■ **What needs to be done**
Output only the lines below from the one containing "mellan elanslutningen (400VAC) i huset och" to the one containing "solel när solen skiner men också den unika", exactly as written, both ends kept.

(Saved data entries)
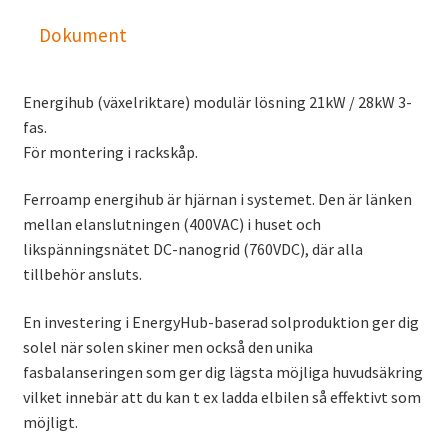
Dokument
Energihub (växelriktare) modulär lösning 21kW / 28kW 3-
fas.
För montering i rackskåp.
Ferroamp energihub är hjärnan i systemet. Den är länken
mellan elanslutningen (400VAC) i huset och
likspänningsnätet DC-nanogrid (760VDC), där alla
tillbehör ansluts.
En investering i EnergyHub-baserad solproduktion ger dig
solel när solen skiner men också den unika
fasbalanseringen som ger dig lägsta möjliga huvudsäkring
vilket innebär att du kan t ex ladda elbilen så effektivt som
möjligt.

■ **Final answer**
mellan elanslutningen (400VAC) i huset och
likspänningsnätet DC-nanogrid (760VDC), där alla
tillbehör ansluts.
En investering i EnergyHub-baserad solproduktion ger dig
solel när solen skiner men också den unika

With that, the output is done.